*** The data ***

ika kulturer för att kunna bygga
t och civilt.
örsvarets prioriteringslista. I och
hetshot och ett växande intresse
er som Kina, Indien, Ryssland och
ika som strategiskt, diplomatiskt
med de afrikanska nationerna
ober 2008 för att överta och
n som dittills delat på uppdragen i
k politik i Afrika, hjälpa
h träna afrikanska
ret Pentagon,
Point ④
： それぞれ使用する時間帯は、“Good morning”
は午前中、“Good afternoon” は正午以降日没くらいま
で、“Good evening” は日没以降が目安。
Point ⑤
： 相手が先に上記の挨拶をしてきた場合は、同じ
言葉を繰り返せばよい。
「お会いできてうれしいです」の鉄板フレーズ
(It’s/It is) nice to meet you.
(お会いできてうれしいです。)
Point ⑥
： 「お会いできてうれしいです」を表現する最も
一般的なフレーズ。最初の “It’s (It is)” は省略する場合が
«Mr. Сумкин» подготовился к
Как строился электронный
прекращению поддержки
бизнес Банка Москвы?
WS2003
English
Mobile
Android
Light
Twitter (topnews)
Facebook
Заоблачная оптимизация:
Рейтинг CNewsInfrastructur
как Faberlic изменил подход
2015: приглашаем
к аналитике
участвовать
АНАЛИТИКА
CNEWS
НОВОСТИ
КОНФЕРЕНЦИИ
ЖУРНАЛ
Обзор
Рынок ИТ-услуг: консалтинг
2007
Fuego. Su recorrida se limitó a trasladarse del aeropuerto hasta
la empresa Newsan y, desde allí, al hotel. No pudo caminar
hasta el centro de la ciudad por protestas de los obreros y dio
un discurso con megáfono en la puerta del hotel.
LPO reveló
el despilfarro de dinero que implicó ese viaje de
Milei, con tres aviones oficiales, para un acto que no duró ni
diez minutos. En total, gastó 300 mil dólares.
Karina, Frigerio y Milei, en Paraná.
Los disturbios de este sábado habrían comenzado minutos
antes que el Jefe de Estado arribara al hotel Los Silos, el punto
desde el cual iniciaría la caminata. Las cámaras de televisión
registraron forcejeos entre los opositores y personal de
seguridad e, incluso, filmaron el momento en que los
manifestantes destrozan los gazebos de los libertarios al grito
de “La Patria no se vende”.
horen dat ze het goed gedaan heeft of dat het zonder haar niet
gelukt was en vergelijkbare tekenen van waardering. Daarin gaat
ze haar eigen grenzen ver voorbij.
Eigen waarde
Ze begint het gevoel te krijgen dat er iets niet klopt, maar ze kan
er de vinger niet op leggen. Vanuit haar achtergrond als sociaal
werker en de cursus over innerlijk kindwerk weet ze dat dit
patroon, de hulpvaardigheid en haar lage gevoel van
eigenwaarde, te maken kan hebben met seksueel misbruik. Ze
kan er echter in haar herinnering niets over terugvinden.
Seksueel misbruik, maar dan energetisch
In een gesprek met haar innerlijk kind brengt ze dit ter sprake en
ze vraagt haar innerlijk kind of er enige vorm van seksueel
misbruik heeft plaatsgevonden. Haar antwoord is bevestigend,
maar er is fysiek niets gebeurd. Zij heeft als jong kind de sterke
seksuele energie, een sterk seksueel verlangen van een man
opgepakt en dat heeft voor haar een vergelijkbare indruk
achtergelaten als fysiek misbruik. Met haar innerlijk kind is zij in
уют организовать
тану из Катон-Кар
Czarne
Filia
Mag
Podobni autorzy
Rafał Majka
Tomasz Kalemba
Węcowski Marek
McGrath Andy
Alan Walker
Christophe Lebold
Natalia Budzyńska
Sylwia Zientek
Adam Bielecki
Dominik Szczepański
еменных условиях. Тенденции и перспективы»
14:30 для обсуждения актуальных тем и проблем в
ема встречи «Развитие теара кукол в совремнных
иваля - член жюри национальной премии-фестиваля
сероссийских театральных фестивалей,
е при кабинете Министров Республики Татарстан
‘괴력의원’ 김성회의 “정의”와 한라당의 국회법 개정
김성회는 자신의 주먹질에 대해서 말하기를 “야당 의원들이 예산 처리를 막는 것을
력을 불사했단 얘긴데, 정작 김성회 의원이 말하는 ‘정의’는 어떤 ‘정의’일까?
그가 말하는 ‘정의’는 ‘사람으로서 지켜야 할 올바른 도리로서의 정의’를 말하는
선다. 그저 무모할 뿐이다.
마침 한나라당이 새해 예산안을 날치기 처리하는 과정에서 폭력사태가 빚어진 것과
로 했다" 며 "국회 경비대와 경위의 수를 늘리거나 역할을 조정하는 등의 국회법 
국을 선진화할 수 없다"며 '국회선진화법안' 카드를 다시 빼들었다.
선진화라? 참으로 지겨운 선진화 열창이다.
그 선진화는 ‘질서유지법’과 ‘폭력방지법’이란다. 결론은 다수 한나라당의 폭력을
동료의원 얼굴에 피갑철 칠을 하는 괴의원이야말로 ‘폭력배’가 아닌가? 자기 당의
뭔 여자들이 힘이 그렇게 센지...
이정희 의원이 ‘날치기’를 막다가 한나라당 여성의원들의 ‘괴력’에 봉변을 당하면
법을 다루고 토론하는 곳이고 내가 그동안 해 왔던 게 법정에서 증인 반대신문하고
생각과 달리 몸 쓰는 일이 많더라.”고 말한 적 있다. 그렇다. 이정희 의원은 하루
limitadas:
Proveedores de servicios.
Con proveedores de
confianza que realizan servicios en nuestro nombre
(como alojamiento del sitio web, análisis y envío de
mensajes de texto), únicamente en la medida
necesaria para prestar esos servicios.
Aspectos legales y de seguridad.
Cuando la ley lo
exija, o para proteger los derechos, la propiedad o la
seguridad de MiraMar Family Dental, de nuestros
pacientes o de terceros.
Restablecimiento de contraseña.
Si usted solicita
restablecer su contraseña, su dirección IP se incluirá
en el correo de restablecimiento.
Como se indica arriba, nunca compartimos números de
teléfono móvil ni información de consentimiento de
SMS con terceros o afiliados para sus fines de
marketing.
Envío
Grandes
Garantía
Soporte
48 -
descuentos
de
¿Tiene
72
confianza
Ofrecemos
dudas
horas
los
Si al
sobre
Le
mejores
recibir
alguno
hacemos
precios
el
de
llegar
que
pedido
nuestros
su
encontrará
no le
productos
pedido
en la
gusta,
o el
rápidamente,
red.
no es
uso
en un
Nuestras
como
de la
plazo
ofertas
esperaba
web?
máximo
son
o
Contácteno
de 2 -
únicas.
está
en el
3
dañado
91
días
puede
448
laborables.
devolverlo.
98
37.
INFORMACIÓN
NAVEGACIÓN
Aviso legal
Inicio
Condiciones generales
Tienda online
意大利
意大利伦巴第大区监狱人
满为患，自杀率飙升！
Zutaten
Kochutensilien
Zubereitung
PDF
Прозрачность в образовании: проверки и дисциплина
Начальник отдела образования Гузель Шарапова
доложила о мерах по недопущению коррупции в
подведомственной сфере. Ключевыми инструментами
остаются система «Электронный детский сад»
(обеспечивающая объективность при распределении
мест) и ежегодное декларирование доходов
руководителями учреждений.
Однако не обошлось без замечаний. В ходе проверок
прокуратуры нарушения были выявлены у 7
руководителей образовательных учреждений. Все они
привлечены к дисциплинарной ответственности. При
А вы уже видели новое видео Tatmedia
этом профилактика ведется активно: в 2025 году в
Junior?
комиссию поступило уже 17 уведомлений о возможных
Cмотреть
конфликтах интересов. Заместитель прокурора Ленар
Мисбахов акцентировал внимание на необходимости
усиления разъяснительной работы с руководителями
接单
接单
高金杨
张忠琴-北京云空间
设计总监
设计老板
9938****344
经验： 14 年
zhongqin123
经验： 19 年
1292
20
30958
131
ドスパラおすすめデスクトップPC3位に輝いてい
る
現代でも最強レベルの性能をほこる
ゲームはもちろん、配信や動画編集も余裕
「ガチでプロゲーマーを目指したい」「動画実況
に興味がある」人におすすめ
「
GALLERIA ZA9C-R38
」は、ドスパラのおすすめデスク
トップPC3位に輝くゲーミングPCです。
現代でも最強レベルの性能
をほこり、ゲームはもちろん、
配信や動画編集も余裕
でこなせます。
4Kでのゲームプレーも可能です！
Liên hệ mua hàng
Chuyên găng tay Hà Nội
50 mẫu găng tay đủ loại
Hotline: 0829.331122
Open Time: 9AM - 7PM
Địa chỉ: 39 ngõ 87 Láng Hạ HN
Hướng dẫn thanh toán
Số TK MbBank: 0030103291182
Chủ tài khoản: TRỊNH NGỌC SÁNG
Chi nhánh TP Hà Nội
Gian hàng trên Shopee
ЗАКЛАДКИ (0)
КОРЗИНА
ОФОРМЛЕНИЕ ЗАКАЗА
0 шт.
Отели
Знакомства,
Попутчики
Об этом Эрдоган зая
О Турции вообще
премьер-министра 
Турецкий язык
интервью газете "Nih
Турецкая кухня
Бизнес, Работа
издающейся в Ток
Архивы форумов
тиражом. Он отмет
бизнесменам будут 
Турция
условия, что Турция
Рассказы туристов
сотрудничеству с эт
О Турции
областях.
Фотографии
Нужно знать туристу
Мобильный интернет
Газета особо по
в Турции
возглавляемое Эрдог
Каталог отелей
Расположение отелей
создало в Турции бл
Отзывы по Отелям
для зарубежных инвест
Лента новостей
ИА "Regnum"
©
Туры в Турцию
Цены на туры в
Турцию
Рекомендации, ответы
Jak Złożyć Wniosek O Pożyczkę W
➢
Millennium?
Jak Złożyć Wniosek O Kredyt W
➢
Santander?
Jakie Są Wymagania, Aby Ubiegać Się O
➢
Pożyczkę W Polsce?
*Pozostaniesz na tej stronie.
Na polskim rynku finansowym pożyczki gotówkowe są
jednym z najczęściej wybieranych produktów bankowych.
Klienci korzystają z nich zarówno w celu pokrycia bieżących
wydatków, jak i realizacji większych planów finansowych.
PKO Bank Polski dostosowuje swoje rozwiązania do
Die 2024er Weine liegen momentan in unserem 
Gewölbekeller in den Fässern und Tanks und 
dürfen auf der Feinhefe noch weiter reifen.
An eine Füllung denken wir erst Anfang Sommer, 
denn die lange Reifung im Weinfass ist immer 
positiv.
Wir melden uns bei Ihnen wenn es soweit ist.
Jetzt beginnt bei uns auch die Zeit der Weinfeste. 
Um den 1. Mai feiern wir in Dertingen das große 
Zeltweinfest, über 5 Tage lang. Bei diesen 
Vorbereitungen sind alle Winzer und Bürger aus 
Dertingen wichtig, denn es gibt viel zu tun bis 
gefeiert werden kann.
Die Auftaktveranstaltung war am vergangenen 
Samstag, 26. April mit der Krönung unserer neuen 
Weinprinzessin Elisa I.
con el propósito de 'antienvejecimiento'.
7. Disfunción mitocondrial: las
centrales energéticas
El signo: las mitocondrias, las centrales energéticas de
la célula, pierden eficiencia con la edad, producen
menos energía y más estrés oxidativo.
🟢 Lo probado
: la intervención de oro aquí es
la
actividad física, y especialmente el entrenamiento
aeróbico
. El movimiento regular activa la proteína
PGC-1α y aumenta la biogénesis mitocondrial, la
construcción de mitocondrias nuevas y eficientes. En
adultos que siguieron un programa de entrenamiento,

*** End of The data ***

Exercise aim → Going through the listing above, count the lines in which the word "entrenamiento" appears, and give only the number.

Solution to the problem → 2